Barclay also warned front line staff that the Government was considering taking back all the hand-claps and saucepan bangs they received during lockdown.


‘Tens of thousands of ambulance workers, call handlers, paramedics, nurses and doctors could all be stripped of those hard won hand-claps,’ sneered a Department of Health spokes-Scrooge. ‘All that banging on saucepans, Boris standing on the doorstep of Number 10 beating his wok, showering workers with thanks for saving the nation …it will all have been for nothing. And what do they hope to gain from strike action?

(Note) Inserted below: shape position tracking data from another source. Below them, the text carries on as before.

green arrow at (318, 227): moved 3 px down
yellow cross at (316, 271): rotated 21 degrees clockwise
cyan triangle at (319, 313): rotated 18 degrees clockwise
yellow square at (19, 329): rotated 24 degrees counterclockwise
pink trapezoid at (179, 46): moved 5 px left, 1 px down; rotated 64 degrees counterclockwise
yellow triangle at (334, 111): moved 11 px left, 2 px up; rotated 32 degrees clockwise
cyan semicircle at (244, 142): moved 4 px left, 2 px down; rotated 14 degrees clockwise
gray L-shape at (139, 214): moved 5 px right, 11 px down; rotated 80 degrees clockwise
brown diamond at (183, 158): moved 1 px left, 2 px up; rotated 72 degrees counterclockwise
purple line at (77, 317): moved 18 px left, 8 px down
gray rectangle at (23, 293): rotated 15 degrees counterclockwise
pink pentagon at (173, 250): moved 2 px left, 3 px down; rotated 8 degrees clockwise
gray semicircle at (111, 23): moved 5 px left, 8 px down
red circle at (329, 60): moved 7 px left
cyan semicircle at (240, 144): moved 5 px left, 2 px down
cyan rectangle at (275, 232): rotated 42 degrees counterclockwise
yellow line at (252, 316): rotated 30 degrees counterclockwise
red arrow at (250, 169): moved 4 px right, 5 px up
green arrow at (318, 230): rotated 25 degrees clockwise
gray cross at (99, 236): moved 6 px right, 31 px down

A few extra pounds in their pay-packets? Shorter working hours? Investment in the NHS? Reduced waiting times at A&E? Are they really prepared to lose all those wonderful hand-claps just for that? Christmas might well be the time for giving, but nurses will get nothing from us'.



Furious unions have accused the Health Secretary of making farting noises with his armpits during negotiations, and of wiping bogies on the underside of his desk. Initial reports suggest Mr Barclay entered into negotiations with his arms and fists swinging in a windmill fashion while shouting ‘If you don’t get out of my way, it’s your fault!’


RCN leader Pat Cullen expressed frustration that Mr Barclay would only respond to her questions with the repeated phrase ‘your mum’. He hit back at unions, accusing their mums of being prozzies and their dads of buying their shoes at Poundland.


Talking to Jo Coburn on BBC Politics Live, Mr Barclay demonstrated his negotiating techniques with the help of a small He-Man figurine and a Barbie doll. As the toys violently clashed, he told viewers:


‘Boosh! Take that, union scum. Chiff-chiff-chiff. Doosh-doosh!!! You want a pay rise? Prepare to die. Boom. Aaaaagh. Chiff-chiff-chiff…’


He then simulated sex with the toys until his elderly mother came on set and clipped him around the ear.


Mr Barclay denies fidgeting and not paying attention.